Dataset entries
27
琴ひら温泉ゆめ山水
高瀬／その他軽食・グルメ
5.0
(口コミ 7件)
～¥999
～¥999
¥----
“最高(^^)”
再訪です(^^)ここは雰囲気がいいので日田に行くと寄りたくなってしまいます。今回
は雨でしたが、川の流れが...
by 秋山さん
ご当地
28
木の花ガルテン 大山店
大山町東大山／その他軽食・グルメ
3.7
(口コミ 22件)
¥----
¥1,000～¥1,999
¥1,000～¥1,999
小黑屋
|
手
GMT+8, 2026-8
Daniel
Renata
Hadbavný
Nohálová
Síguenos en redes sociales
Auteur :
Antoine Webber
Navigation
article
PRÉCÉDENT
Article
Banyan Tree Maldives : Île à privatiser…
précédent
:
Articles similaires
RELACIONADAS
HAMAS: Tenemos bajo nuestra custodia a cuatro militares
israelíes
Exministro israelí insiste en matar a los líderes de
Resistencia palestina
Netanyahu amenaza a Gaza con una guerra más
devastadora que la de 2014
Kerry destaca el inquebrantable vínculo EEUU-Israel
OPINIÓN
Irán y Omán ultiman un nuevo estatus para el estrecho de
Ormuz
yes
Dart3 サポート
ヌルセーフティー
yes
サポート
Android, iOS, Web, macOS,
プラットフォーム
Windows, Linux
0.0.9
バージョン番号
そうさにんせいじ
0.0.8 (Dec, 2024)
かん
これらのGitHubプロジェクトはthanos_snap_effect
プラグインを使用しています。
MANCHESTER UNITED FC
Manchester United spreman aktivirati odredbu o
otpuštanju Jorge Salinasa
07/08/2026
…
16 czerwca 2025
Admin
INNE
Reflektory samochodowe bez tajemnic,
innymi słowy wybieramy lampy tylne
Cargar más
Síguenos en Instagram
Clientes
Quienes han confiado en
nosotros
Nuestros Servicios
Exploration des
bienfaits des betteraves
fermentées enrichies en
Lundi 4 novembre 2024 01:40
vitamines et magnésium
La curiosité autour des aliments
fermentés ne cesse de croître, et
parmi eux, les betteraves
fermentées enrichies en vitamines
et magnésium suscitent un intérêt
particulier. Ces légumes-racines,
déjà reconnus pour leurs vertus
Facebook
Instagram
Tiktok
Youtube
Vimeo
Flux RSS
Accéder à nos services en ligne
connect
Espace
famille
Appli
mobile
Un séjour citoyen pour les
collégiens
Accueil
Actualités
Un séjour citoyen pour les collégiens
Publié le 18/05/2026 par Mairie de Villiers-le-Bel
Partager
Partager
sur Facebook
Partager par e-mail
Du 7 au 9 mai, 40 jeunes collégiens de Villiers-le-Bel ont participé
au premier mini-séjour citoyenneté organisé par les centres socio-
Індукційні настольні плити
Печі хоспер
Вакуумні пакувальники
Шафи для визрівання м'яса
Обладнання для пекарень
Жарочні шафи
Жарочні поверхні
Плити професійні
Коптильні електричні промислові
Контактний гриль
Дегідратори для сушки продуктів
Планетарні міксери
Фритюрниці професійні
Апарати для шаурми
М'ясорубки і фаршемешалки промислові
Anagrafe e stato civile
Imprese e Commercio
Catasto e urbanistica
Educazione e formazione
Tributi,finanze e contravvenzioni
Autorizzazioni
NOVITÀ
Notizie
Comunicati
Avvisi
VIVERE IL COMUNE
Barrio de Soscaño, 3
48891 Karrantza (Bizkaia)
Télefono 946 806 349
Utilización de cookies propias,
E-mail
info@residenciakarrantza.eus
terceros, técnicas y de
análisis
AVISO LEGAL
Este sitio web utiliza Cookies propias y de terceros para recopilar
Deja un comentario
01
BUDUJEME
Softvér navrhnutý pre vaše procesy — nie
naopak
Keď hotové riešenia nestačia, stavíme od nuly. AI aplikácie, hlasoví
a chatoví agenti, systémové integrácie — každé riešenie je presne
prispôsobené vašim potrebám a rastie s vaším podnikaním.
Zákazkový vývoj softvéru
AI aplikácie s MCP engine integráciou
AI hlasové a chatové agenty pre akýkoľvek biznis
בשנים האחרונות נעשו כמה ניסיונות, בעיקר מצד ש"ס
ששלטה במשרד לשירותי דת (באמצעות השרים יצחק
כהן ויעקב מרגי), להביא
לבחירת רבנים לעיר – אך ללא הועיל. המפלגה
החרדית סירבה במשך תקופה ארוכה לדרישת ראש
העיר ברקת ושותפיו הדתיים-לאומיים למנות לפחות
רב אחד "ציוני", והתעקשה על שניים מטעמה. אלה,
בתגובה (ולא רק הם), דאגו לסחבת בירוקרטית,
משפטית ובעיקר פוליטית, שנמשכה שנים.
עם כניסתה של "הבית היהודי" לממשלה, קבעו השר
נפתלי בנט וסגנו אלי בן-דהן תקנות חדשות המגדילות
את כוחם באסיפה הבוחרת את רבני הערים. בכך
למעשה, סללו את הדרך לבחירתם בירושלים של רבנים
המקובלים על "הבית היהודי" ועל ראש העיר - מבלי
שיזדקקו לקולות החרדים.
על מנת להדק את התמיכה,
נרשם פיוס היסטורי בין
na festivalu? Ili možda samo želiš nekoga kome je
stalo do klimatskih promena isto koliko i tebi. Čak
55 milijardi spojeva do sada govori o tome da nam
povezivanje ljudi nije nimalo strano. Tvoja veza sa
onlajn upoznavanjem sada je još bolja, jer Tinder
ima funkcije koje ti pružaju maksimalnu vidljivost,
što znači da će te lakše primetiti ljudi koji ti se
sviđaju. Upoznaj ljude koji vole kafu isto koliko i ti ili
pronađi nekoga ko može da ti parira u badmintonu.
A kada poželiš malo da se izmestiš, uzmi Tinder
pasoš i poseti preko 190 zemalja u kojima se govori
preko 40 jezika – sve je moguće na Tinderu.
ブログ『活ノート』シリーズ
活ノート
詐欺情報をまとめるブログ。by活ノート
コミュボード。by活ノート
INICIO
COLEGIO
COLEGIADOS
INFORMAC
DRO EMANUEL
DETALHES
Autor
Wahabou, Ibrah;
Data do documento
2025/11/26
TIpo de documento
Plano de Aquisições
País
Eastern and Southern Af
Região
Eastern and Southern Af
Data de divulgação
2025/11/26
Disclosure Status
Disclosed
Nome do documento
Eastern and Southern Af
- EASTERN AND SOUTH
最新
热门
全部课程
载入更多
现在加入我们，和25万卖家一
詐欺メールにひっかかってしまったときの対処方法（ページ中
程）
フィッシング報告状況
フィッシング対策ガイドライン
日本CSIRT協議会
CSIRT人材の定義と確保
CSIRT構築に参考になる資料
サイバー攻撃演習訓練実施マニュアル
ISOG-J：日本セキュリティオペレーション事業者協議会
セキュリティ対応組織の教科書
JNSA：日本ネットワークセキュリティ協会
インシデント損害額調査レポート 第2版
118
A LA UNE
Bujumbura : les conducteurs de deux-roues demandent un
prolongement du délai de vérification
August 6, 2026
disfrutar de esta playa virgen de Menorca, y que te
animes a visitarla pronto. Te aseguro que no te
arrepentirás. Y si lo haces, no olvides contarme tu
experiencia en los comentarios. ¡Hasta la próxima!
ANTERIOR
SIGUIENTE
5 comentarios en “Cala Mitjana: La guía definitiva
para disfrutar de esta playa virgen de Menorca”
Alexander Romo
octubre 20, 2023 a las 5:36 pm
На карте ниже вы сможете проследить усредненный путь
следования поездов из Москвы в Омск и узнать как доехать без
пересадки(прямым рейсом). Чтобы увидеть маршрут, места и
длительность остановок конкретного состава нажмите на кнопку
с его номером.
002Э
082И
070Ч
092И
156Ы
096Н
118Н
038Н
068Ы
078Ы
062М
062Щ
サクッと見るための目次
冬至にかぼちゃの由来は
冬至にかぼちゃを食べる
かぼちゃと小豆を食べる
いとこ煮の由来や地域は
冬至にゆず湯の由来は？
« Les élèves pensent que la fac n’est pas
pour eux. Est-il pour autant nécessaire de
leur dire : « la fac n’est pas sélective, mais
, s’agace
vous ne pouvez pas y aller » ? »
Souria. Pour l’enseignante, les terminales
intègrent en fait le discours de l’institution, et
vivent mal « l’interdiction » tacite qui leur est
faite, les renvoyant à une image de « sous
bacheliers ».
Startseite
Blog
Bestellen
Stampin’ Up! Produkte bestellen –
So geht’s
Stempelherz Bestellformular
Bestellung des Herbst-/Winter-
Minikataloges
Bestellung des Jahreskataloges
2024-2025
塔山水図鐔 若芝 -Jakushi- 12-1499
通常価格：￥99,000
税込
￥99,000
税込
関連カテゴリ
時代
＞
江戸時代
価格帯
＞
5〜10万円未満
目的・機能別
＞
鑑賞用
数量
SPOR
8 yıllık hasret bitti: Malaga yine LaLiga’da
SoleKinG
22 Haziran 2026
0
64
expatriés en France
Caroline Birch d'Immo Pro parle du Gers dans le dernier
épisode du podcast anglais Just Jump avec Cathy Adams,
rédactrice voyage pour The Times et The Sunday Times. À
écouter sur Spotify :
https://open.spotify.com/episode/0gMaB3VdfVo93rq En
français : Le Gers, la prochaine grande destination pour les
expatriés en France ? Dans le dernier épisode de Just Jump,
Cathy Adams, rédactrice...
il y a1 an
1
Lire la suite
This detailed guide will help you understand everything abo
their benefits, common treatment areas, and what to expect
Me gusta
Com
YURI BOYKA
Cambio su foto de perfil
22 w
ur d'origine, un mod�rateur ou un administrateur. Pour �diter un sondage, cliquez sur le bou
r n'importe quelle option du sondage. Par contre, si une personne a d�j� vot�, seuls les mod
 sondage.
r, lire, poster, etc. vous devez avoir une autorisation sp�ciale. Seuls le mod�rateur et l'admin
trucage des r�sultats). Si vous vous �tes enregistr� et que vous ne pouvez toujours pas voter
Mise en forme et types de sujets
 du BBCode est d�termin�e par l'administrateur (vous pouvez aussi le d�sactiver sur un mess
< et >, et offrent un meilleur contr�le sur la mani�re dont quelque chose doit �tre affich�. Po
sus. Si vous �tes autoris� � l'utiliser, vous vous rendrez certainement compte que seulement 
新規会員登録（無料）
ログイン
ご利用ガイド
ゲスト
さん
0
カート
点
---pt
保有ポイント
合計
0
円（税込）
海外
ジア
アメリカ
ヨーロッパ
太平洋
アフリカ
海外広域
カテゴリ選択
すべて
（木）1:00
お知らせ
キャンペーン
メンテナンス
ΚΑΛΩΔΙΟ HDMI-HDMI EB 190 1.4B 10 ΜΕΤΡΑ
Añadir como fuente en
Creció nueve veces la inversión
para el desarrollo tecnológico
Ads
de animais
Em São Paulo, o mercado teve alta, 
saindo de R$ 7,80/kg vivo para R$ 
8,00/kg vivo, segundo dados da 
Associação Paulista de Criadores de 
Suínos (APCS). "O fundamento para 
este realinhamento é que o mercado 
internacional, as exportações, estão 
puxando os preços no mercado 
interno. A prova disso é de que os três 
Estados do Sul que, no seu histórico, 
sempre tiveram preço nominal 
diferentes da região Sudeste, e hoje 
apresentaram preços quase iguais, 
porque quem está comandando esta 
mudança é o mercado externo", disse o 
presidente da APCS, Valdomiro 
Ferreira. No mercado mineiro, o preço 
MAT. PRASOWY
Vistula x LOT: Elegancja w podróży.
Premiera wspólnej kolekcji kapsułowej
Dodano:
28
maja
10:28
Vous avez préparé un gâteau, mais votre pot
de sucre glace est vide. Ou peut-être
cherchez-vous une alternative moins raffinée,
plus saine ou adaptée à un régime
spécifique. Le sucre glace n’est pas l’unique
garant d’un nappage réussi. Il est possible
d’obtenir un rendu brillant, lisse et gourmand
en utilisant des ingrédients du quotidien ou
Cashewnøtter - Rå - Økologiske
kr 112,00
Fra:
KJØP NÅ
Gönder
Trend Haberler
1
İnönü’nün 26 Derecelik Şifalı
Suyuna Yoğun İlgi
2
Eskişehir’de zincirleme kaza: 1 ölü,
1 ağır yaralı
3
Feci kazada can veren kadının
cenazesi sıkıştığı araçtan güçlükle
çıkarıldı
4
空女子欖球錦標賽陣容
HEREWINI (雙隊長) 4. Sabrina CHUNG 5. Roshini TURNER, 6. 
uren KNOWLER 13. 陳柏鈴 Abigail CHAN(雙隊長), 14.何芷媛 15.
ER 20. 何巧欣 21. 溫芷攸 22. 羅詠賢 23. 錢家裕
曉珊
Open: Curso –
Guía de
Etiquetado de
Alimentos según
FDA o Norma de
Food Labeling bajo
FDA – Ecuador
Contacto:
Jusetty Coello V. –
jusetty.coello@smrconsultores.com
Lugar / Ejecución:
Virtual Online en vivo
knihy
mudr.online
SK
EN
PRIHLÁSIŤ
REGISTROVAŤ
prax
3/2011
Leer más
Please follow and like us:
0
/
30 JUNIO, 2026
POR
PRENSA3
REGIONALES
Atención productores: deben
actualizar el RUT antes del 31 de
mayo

● EXERCISE PROMPT
Within the entries above, how many lines contain the word "vivo"? State the number only.

● YOUR SOLUTION
3